I believe early '70's they started loop charging some..
If I remember right the SPL Johnson line were cross Scavanged { not looped } & they are sought after motors with a great rep { I had one }..
So in a nutshell, bigger HP outboards became looped for MPG reasons allthough cross scavanged are still were made for durability @ low RPM while trolling..
Makes any sense to you? Because I'm lost .. LOL
Clark Roberts posted 08-29-2004 06:27 AM ET (US)     Profile for Clark Roberts  Send Email to Clark Roberts     
First looper was the 3 cyl Evinrude "Triumph" 55hp back in 1968, I believe. I had one of these and it was a great motor as were the higher hp offsprings (up to 75hp)in later years.
bmcgee posted 08-29-2004 07:09 AM ET (US)     Profile for bmcgee  Send Email to bmcgee     
From what I know if your tilt/trim switch is on the right of the cowling it's a 90 if it's on the left 60. looking from the back of the motor.

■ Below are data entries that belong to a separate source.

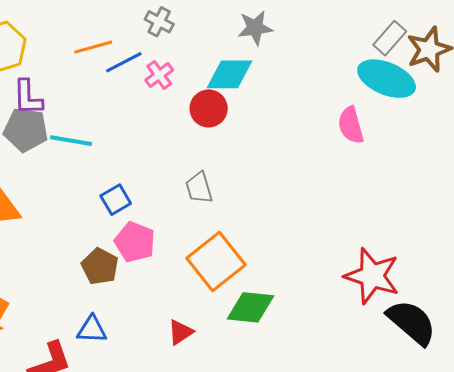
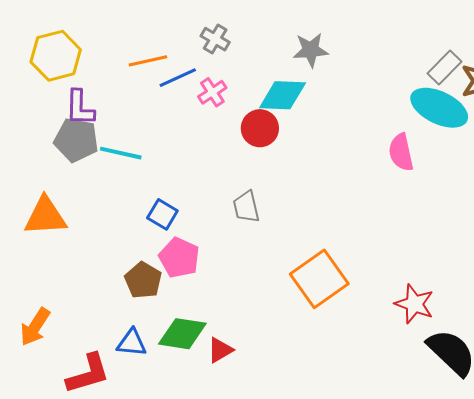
blue square: (116, 200) -> (162, 214), turned -32
orange square: (216, 261) -> (319, 279), moved
red star: (372, 276) -> (414, 304), size x0.7
green diamond: (250, 307) -> (182, 334), moved

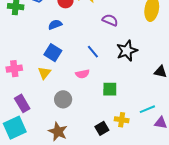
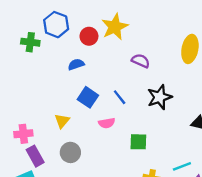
blue square: (53, 53) -> (88, 97), moved
pink cross: (14, 69) -> (23, 134), moved
gray circle: (63, 99) -> (70, 152), moved

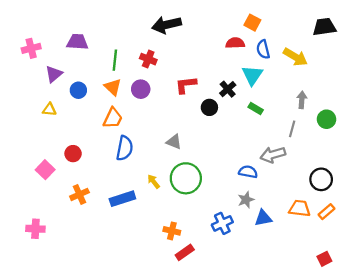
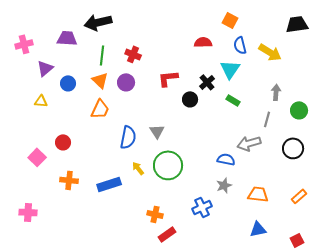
black arrow: (166, 25) -> (98, 22), moved
red semicircle: (235, 43) -> (203, 42), moved
gray triangle: (174, 142) -> (157, 131), turned 35
blue semicircle: (125, 148) -> (128, 137), moved
black circle: (321, 179) -> (293, 148), moved
orange cross: (79, 194) -> (69, 180), turned 30
orange trapezoid: (300, 208) -> (258, 194), moved
blue triangle: (263, 218) -> (258, 229), moved

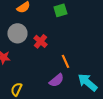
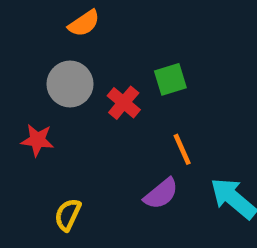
green square: (60, 10) -> (170, 79), moved

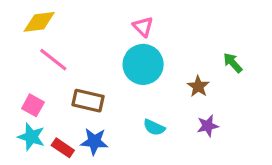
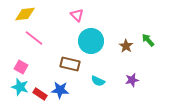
pink triangle: (143, 27) -> (77, 15), moved
brown star: (198, 86) -> (126, 46), moved
brown rectangle: (88, 101) -> (70, 64), moved

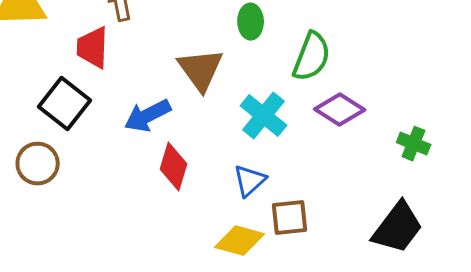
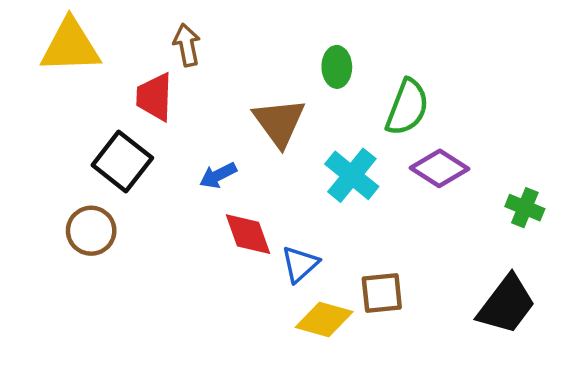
blue arrow: (148, 116) -> (218, 175), size x0.7
red diamond: (174, 167) -> (248, 234), turned -36
blue triangle: (250, 181) -> (300, 264), moved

Freeport Alan posted 08-29-2004 08:30 AM ET (US)     Profile for Freeport Alan    
The '94 40 Merc 4 cyl. I picked up last week is a
Cross flow, motor runs like a top, great for my needs on a 13 Sport..

TampaTom posted 08-29-2004 10:47 AM ET (US)     Profile for TampaTom  Send Email to TampaTom     
A good summary of differences between cross flow and loop charged can be found here:

I think all the OMC loop charged V4's were 60 degree V's. The cross flows were 90 deg. The SPL was the budget line baed on the older 90 deg cross flow block. Used a lot of gas but a great engine.

One advantage to the 60 deg is the narrow design is nice for twin engine set up. A 60 degree may also run smoother at high rpm. The wider angle of the 90 degree opposing connecting rods might be more "torquey".

Bigshot posted 08-30-2004 01:53 PM ET (US)     Profile for Bigshot  Send Email to Bigshot     
They made both in 96.

Loop charged should be an ocean runner but it WILL have a V4 embossed on the back of the block between the cyl heads. It will also have a square cowl that conects to a 2 piece plastic lower cowl with a fresh water flush where the tell-tale is.

cross flow looks the same as they did back in 1968...most have a hump between the cyl heads, some are flat but neither say V4. It has a more egg shaped cowl that connects to a metal lower cowl and no flush attachment. If she sounds like a diesel at idle, she's a cross flow.